Ces quelques exemples ressortissant à des époques, des esthétiques, des genres différents, témoignent de l’importance que revêt pour les musiciens, dans l’histoire de la musique, le fait de s’engager dans des causes humanistes, sociales, politiques, et de le faire par le medium qui leur est propre et qu’ils maîtrisent le mieux. Le colloque international qui aura lieu en Sorbonne les 31 mars, 1er et 2 avril 2020 se propose précisément d’explorer cette notion d’engagement en musique, en abordant notamment les thèmes et problématiques suivants :

- L’engagement musical et la relation du compositeur aux mots : le musicien peut-il ne pas recourir au texte pour exprimer son engagement, la musique se suffisant à elle-même pour dire, dénoncer, convaincre, accuser ? Si le recours aux mots s’impose, quel rôle le compositeur octroie-t-il au texte dans la composition d’une œuvre musicale dite « engagée » : les mots sont-ils le vecteur essentiel de l’engagement (paroles chantées, ou déclamées sur de la musique), la musique ne constituant qu’un auxiliaire venant renforcer la puissance du verbe tout en lui restant subordonnée ? La musique, au contraire, décuple-t-elle le pouvoir des mots, parachevant le message dont ceux-ci sont porteurs ? Le texte n’est-il alors que le prétexte à une création autre, purement musicale, trouvant son efficacité en elle-même et en s’affranchissant du discours qui l’a suscitée ?

- Certaines formes, ou certains procédés d’écriture musicale sont-ils plus aptes que d’autres à exprimer l’engagement ?

- La question d'une musique dite engagée pose également la question de l’essence de l'art, de son utilité supposée, de sa finalité : la co-fusion de l’expression musicale et du combat social, humaniste, politique, ne se fait-elle pas au détriment de la musique ? 
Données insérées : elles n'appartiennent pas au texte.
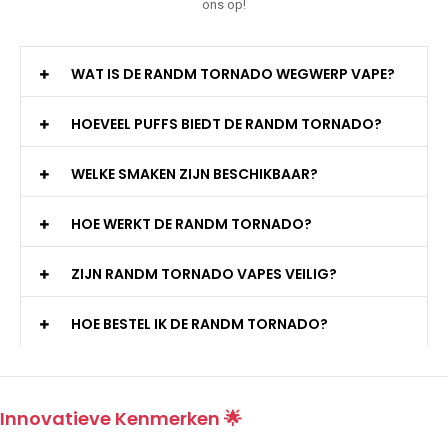
ons op!
WAT IS DE RANDM TORNADO WEGWERP VAPE?
HOEVEEL PUFFS BIEDT DE RANDM TORNADO?
WELKE SMAKEN ZIJN BESCHIKBAAR?
HOE WERKT DE RANDM TORNADO?
ZIJN RANDM TORNADO VAPES VEILIG?
HOE BESTEL IK DE RANDM TORNADO?
Innovatieve Kenmerken 🌟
Pour apporter des éléments de réponses à ces questions, toutes les formes musicales, toutes les époques peuvent être sollicitées, les œuvres ou musiciens cités ci-dessus ne l’étant bien sûr qu’à titre d’exemples. Les interventions pourront être consacrées aussi bien à un ouvrage en particulier qu’à un musicien en général et à son parcours humain et artistique, étant entendu que l’engagement d’un artiste en faveur de telle ou telle cause peut se retrouver sous différents aspects au fil des œuvres qu’il aura créées.

*

Les projets de communications (titre et résumé de 2000 caractères environ), assortis d’une courte biographie, sont à adresser, avant le 31 octobre 2019, à :

Stéphane Lelièvre (st.lelievre@gmail.com) et Marthe Segrestin (marthe.segrestin@wanadoo.fr).

 

 

 

[1] Georg Wilhelm Friedrich Hegel,  « Philosophie de l'esprit » (in Encyclopédie des sciences philosophiques en abrégé, III),  Paris : G. Baillière, 1867-1869, § 450, traduction A. Vera.